De là, ils ont sondé la falaise à l'aide de la corde saisie au milieu pour trouver un endroit approprié pour descendre. Ils ont finalement choisi une embrasure du mur entre Friedrichsburg et le grand arbre qui se trouve dans les jardins privés de la Nouvelle Armurerie. A cet endroit l’a-pic est de 16 m jusqu'à une corniche rocheuse à partir de laquelle on peut continuer la descente à pied. Ils ont enroulé la corde autour de la traverse de fer d’une meurtrière et ont glissé l’ un après l’autre sur la double corde jusqu'à la corniche, d'où ils ont tiré la corde vers le bas et l'ont cachée dans les feuilles.

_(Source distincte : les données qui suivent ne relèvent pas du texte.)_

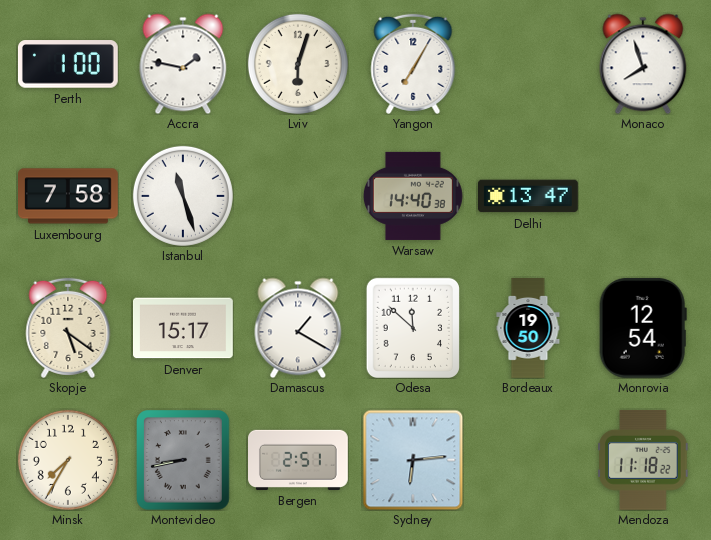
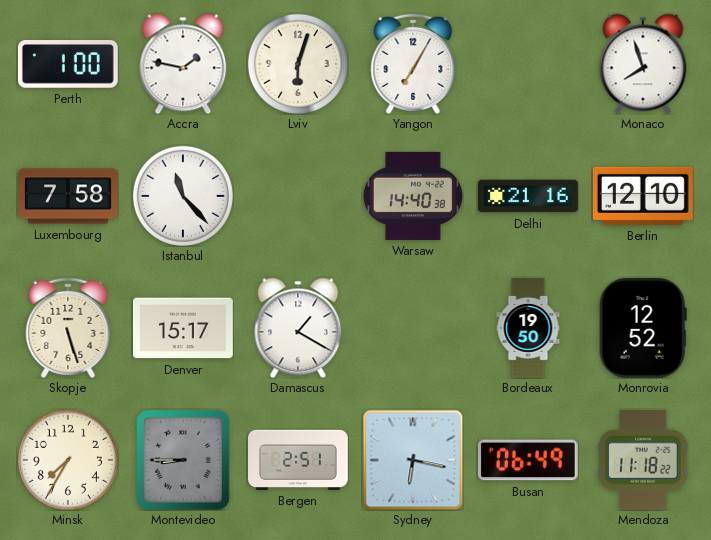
Istanbul: 11:27 -> 11:23
Delhi: 13:47 -> 21:16
Berlin: none -> 12:10
Skopje: 5:21 -> 5:27
Odesa: 11:52 -> none
Monrovia: 12:54 -> 12:52
Montevideo: 8:43 -> 8:45
Sydney: 6:14 -> 6:17
Busan: none -> 06:49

De la corniche, ils ont atteint le chemin de patrouille à pied et ont marché, évitant les routes et les villes, en remontant le Bielagrund au-dessus de la frontière Saxe / Bohème jusqu'à Peterswalde, où ils ont été arrêtés par un gendarme dans l'après-midi en raison de leur apparence suspecte et ont rejoint le commandement militaire. Là, ils ont été nourris.

Le lendemain, tous deux ont été transférés à Leitmeritz puis ramenés ici. Ils ont alors été déférés devant le tribunal, qui les a arrêtés. Le processus est toujours en cours. Les réfugiés ont reconnu les faits. Il n'y a aucune preuve qu'ils aient eu des confidents ou des complices. Au contraire, on peut supposer qu'ils ont gardé les préparatifs de l’évasion et son exécution strictement ignorés de leurs camarades. Au sujet de savoir si et dans quelle mesure les fournisseurs des deux réfugiés ont agi en violation de leurs obligations, l'enquête judiciaire n’est pas encore terminée.

Comme motif de fuite, Gabbin et Dormois ont déclaré que, dans leurs cercles d'officiers, on considérait qu’un  officier prisonnier de guerre avait l’obligation d'essayer par tous les moyens de retourner au sein des troupes. C'est de ce point de vue qu'ils ont agi lorsqu'ils ont fui. Les deux officiers avaient toujours fait preuve  jusqu’à leur fuite  d’un comportement irréprochable.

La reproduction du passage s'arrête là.